Here’s the deets: Lois Clary moves from Michigan to San Francisco where she takes a job at a tech start-up programming robotic arms. Her co-workers often sleep at work and eat a nutritive gel called Slurry instead of real food. One night while at home she orders soup and a sandwich from a not-especially-legal restaurant run out of someone’s apartment and gets hooked on their amazing sourdough bread. When the owners have to leave the country because of visa issues, they show up at her door with their crock of sourdough starter (because she has become their best customer) and give her a quick lesson on how to care for it and make bread.

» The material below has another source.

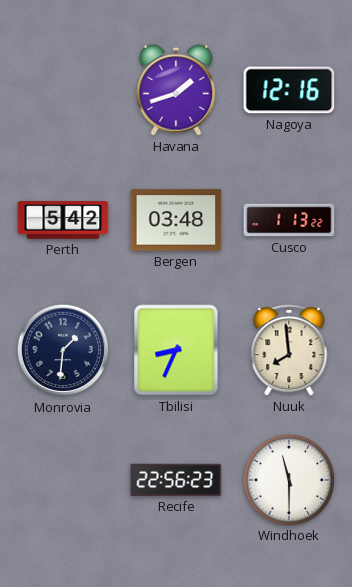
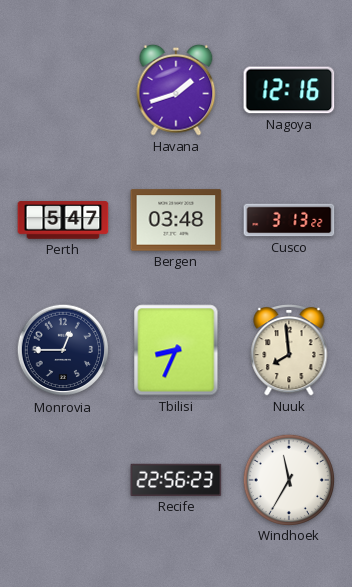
Perth: 5:42 -> 5:47
Cusco: 1:13 -> 3:13
Monrovia: 1:31 -> 12:45
Windhoek: 11:30 -> 11:35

From there she starts baking, first for herself, then for friends and co-workers, then the cafeteria at her office, where the chef encourages her to apply for one of the local San Francisco farmers’ markets. She doesn’t get into the main market system but is offered a spot in a new underground market (literally – it’s housed in an old missile bunker) where all the vendors are creating food with some combination of old school tradition and current technology. Lois borrows one of the robotic arms from her work to help her knead the bread with the promise that she will teach/code it to break eggs, as this is one of the hurdles for robotic arms in the food prep industry.

It gets even weirder than this by the end of the book, but Sloan does an amazing job of keeping all the elements together while creating a work that asks more questions than it ultimately answers. There’s the whole dichotomy of old skills and traditional ingredients up against technology – once the robotic arms can be used in industrial-scale bakeries, hundreds of people will lose their jobs. There’s also an Alice Waters-esque character, who even owns a restaurant in Berkeley that matches Chez Panisse in description, who represents the old foodways and traditions while the market Lois takes part in has a mandate to help find solutions to feed people en masse.

Throughout all of this is the relationship between Lois and the sourdough. Sloan integrates the food writing part of his work seamlessly with the rest of the story, which can be a huge problem for many writers trying to incorporate food writing into fiction. His descriptions of the sourdough as it rises and sings, as it takes on a personality, becomes depressed, and goes to battle against King Arthur (the flour, not the guy from the round table), are not only charming and engaging but mouthwatering. I dare you to read this book and not want to crack into a boule of fresh sourdough bread and slather it with butter.

Sloan goes beyond a fun story about bread. Sourdough takes on questions about philosophy, technology, tradition, ethics, history, and relationships of many types.